Ryan Dunn's Death Reminds Fans 'You're Not Indestructible'

Visitors to 'Jackass' star's roadside vigil see firsthand 'what drinking and driving can do.'

WEST GOSHEN, Pennsylvania — Visitors who came in droves to the stretch of highway where Ryan Dunn's life ended said the deaths of the "Jackass" star and his passenger on Monday serve as a shocking warning that even someone as seemingly immortal as the daredevil couldn't survive the risk of drinking and driving.

"I hope a lot of kids in the community will see what happened to their role model. Maybe this sends a signal that you're not indestructible," said a West Goshen police officer, a father of two teens.

Laraine Livergood of Collegeville brought her three children to the crash site Wednesday night. "It shows what drinking and driving can do," she said. Daughter Valerie, a 15-year-old "Jackass" fan, called Dunn's death "heartbreaking." She and her two sisters, ages 11 and 8, taped a bright-orange poster board to the guardrail with the words, "RIP Ryan Dunn. We love you forever and always."

Accident-reconstruction teams have estimated that at around 2:30 a.m. Monday, Dunn, who a preliminary toxicology report shows was intoxicated, was driving his 2007 Porsche 911 GT3 between 132 and 140 mph in a 55 mph zone. The Porsche collided with a guardrail and went soaring through about 40 yards of trees before hitting one and bursting into flames.

Dunn's family and friends, including "Jackass" stars Bam Margera and Johnny Knoxville, attended a private memorial service on Wednesday. A public service is expected to be announced at a later date.

A steady stream of fans, friends, family and those who are "just curious" have been stopping by at all times of day and night, police officer Joseph Burt said, displaying their love for the merry prankster with flowers, balloons, candles and dozens of Sharpie-scribbled messages on the guardrail.
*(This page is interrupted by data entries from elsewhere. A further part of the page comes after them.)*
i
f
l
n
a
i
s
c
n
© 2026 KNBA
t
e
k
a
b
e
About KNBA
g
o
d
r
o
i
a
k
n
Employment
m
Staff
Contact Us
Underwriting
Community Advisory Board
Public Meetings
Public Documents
Browse exclusive, on-scene photos of fan tributes to Dunn in Pennsylvania.

To ensure visitors' safety, officials were watching over the portion of the highway near the roadside vigil, which had been narrowed to one lane in each direction.

West Chester East High School student Tori Williams, 15, said that even though she knows accidents happen all the time, visiting the crash site left her shaken. "It makes me more scared to be a driver," she said.
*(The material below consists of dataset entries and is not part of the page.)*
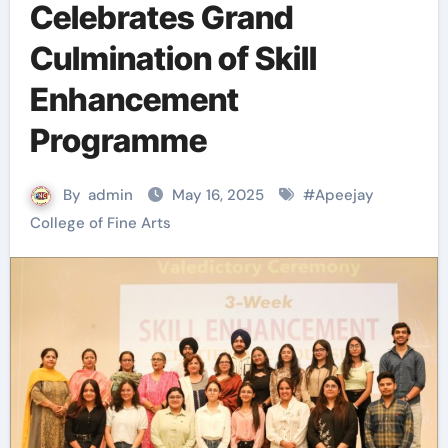
Celebrates Grand
Culmination of Skill
Enhancement
Programme
By
admin
May 16, 2025
#
Apeejay
College of Fine Arts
The scene is disturbing: Skid marks on the highway lead to a long stretch of mangled trees that ends with a single, sturdy tree, blackened from top to bottom but still standing.

Joni Bradshaw, of West Chester, said she hopes young people learn a lesson from the tragedy: "Hopefully, it will teach these kids that you can't get behind the wheel and drive [after you've been drinking]," she said. "It causes nothing but problems and heartache for everyone."

Much to her dismay, her 18-year-old son, Will Bradshaw, said, "At least he went out having fun." Will admitted that even after a couple of his friends were killed while street racing three years ago, he and the rest of his peers have not been more careful when driving and probably won't be after this incident either. "People are gonna do what they're gonna do," he said matter-of-factly.

Chrissy Guthan, of Coatesville, agreed: "They shouldn't have been driving [drunk]. People do it all the time though. We've all done it," the 32-year-old confessed. "Sometimes, you don't make it back." Now that she's a mother, Guthan added, she avoids risky behavior. "But if I didn't have a kid, I'd probably still be doing it," she admitted.

According to the Chester County coroner's office, Dunn's blood alcohol level was .196, more than twice the .08 legal limit in Pennsylvania. The report also says there were no "drugs of abuse" detected in Dunn's system.

The coroner's report lists blunt force trauma and thermal trauma as the official causes of death for Dunn, 34, and his passenger, 30-year-old Iraq war vet Zachary Hartwell, who was credited as a production assistant on "Jackass Number Two" and was working with Dunn on his new G4 show, "Proving Ground."

Hours before the crash, Dunn tweeted a photo of himself, Hartwell and another man at Barnaby's of America, a West Chester bar.

The Philadelphia Inquirer reported Wednesday that Dunn received at least 23 driving-related citations in the past 13 years, 90 percent of which ended in guilty pleas, including 10 stops for speeding and careless driving and three more for driving with a suspended license. In 2005, he was arrested for drunken driving, but charges were dropped when he completed a probationary program; his license was suspended for more than a year, according to court records.

"He drove too fast," April Margera, mother of Dunn's best friend and "Jackass" co-star Bam Margera, told the local NBC station Monday. "I yelled at him all the time about that."